4) Keep all dairy products to a minimum (milk, icecream, cream, yoghurt, cheese): these foods are mucous or phlegm producing. So even though they may be fine to have in summer, in winter when there are bacteria and viruses around the mucous/phlegm provides a medium for them to multiply in. When the phlegm is green or dark yellow it may indicate a bacterial or viral infection. (One article I read said that dairy causes the phlegm to thicken.)

5) Increase nutrient dense foods: such as lots of fresh green vegetables, lean protein, raw nuts, garlic: our immune system is like an army and we need lots of vitamins, minerals and protein to keep the army growing, and able to fight. These include the vitamins C, D, E, B6, and the minerals iron, selenium and zinc.

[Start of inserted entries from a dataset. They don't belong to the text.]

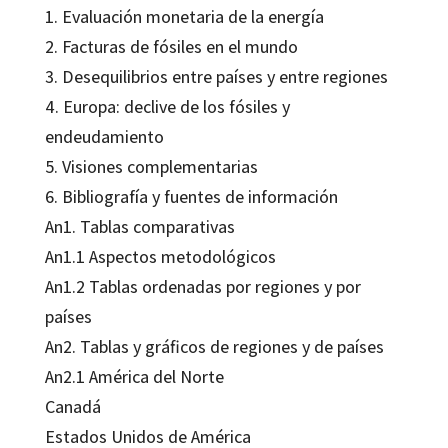
1. Evaluación monetaria de la energía
2. Facturas de fósiles en el mundo
3. Desequilibrios entre países y entre regiones
4. Europa: declive de los fósiles y
endeudamiento
5. Visiones complementarias
6. Bibliografía y fuentes de información
An1. Tablas comparativas
An1.1 Aspectos metodológicos
An1.2 Tablas ordenadas por regiones y por
países
An2. Tablas y gráficos de regiones y de países
An2.1 América del Norte
Canadá
Estados Unidos de América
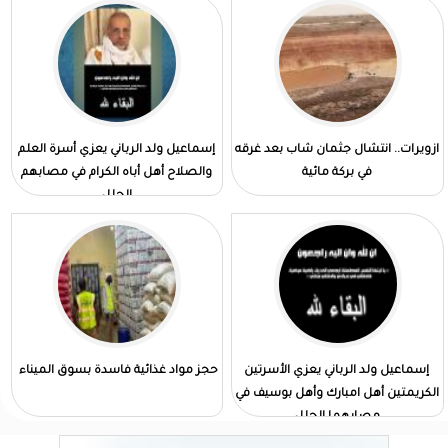
ازويرات.. انتشال جثمان شاب بعد غرقه
إسماعيل ولد الرباني يعزي أسرة العلم
في بركة مائية
والصلاح أهل أباه الكرام في مصابهم
الجلل
إسماعيل ولد الرباني يعزي الأسرتين
حجز مواد غذائية فاسدة بسوق الميناء
الكريمتين أهل امبارك وأهل بوسيف في
مصابهما الجلل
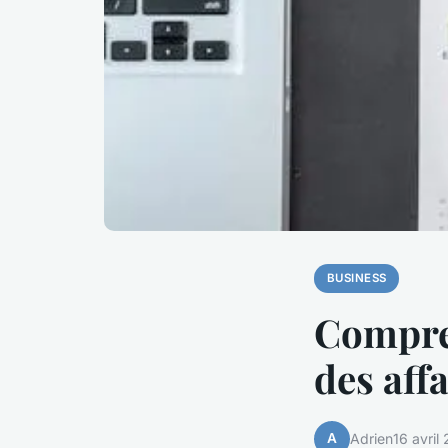
BUSINESS
Compre
des aff
A
Adrien
16 avril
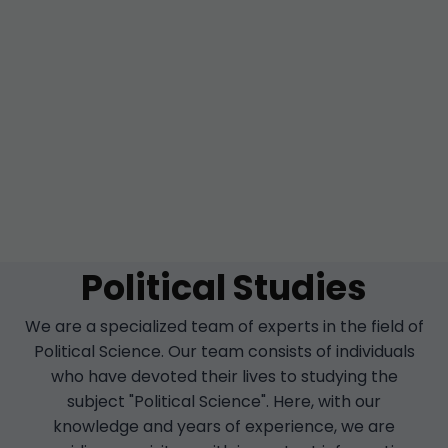
Political Studies
We are a specialized team of experts in the field of
Political Science. Our team consists of individuals
who have devoted their lives to studying the
subject "Political Science". Here, with our
knowledge and years of experience, we are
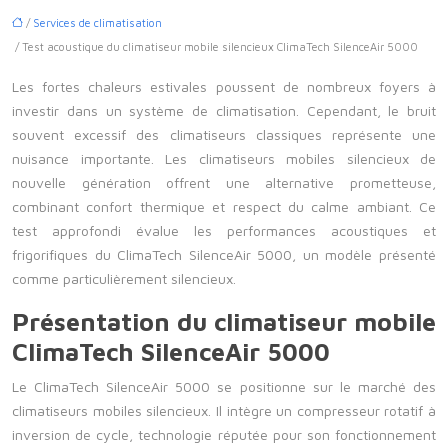
/
Services de climatisation
/ Test acoustique du climatiseur mobile silencieux ClimaTech SilenceAir 5000
Les fortes chaleurs estivales poussent de nombreux foyers à
investir dans un système de climatisation. Cependant, le bruit
souvent excessif des climatiseurs classiques représente une
nuisance importante. Les climatiseurs mobiles silencieux de
nouvelle génération offrent une alternative prometteuse,
combinant confort thermique et respect du calme ambiant. Ce
test approfondi évalue les performances acoustiques et
frigorifiques du ClimaTech SilenceAir 5000, un modèle présenté
comme particulièrement silencieux.
Présentation du climatiseur mobile
ClimaTech SilenceAir 5000
Le ClimaTech SilenceAir 5000 se positionne sur le marché des
climatiseurs mobiles silencieux. Il intègre un compresseur rotatif à
inversion de cycle, technologie réputée pour son fonctionnement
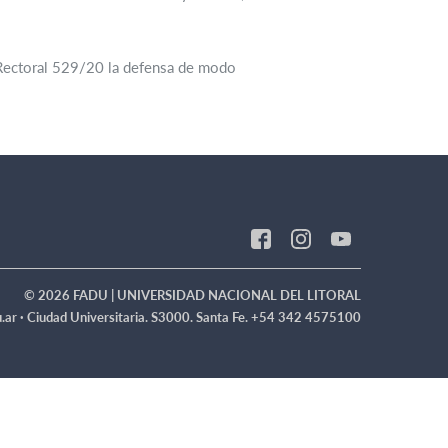
. Rectoral 529/20 la defensa de modo
© 2026 FADU | UNIVERSIDAD NACIONAL DEL LITORAL
.ar ·
Ciudad Universitaria. S3000. Santa Fe. +54 342 4575100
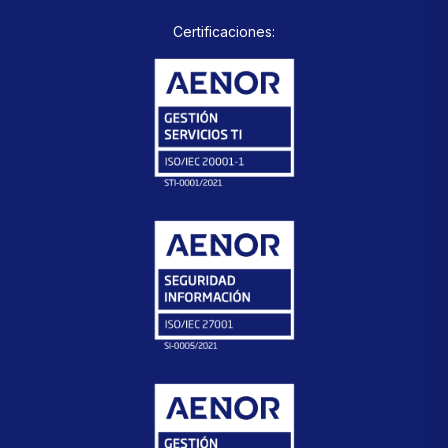
Certificaciones:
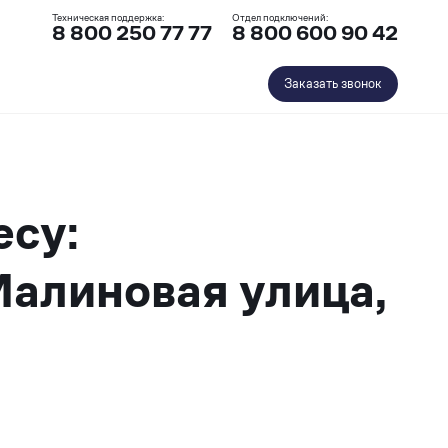
Техническая поддержка:
Отдел подключений:
8 800 250 77 77
8 800 600 90 42
Заказать звонок
есу:
Малиновая улица,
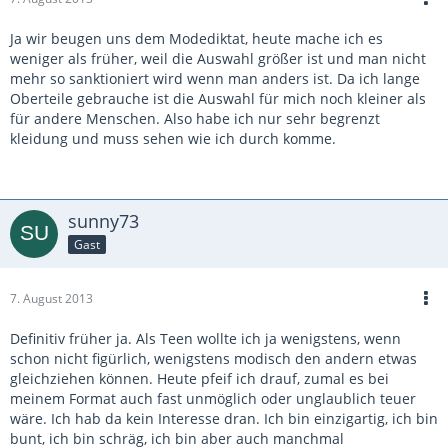
Ja wir beugen uns dem Modediktat, heute mache ich es
weniger als früher, weil die Auswahl größer ist und man nicht
mehr so sanktioniert wird wenn man anders ist. Da ich lange
Oberteile gebrauche ist die Auswahl für mich noch kleiner als
für andere Menschen. Also habe ich nur sehr begrenzt
kleidung und muss sehen wie ich durch komme.
sunny73
Gast
7. August 2013
Definitiv früher ja. Als Teen wollte ich ja wenigstens, wenn
schon nicht figürlich, wenigstens modisch den andern etwas
gleichziehen können. Heute pfeif ich drauf, zumal es bei
meinem Format auch fast unmöglich oder unglaublich teuer
wäre. Ich hab da kein Interesse dran. Ich bin einzigartig, ich bin
bunt, ich bin schräg, ich bin aber auch manchmal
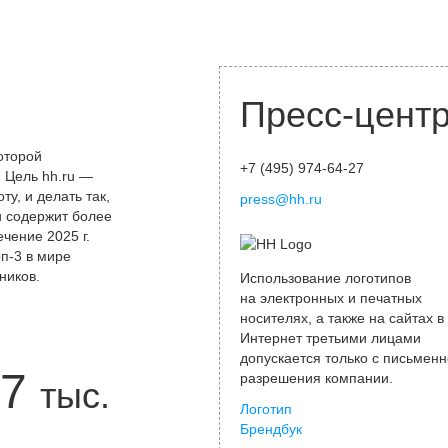
Пресс-цент
оторой
+7 (495) 974-64-27
 Цель hh.ru —
у, и делать так,
press@hh.ru
и содержит более
чение 2025 г.
оп-3 в мире
ников.
Использование логотипов
на электронных и печатных
носителях, а также на сайтах в
Интернет третьими лицами
допускается только с письменн
7
разрешения компании.
тыс.
Логотип
Брендбук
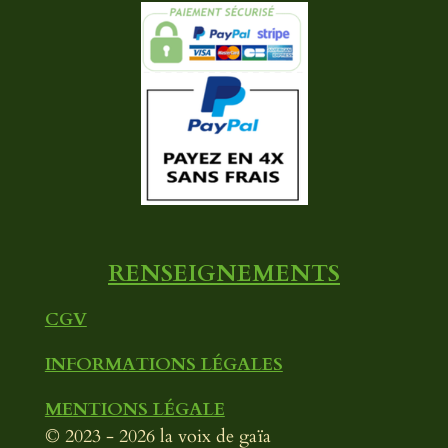
c
u
s
e
T
t
b
u
a
o
b
g
o
e
r
k
a
m
RENSEIGNEMENTS
CGV
INFORMATIONS LÉGALES
MENTIONS LÉGALE
© 2023 - 2026 la voix de gaïa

It isn't an old wives tale - chicken soup or broth is an excellent choice when you are in bed with a cold or a virus. Studies show it is anti-inflammatory and the chicken, which is rich in the amino acid glutamine, plays an important role in immune health. Read here

PS: one of the first nutrients I always take as soon as I have the hint of a cold is vitamin C. It is important to take divided doses 3-4 times a day, don't just take it once a day as that won't be effective. I like to take the powder, but a chewable or swallow tablet will also be effective if you get a good brand. Contact me if you have queries about what dose is best for you or your children.

Food sources of vitamin C : it isn't just in citrus fruits - leafy green vegetables such as spinach and kale, bell peppers, brussels sprouts, strawberries and papaya are also excellent sources. Or you can drink parsley tea.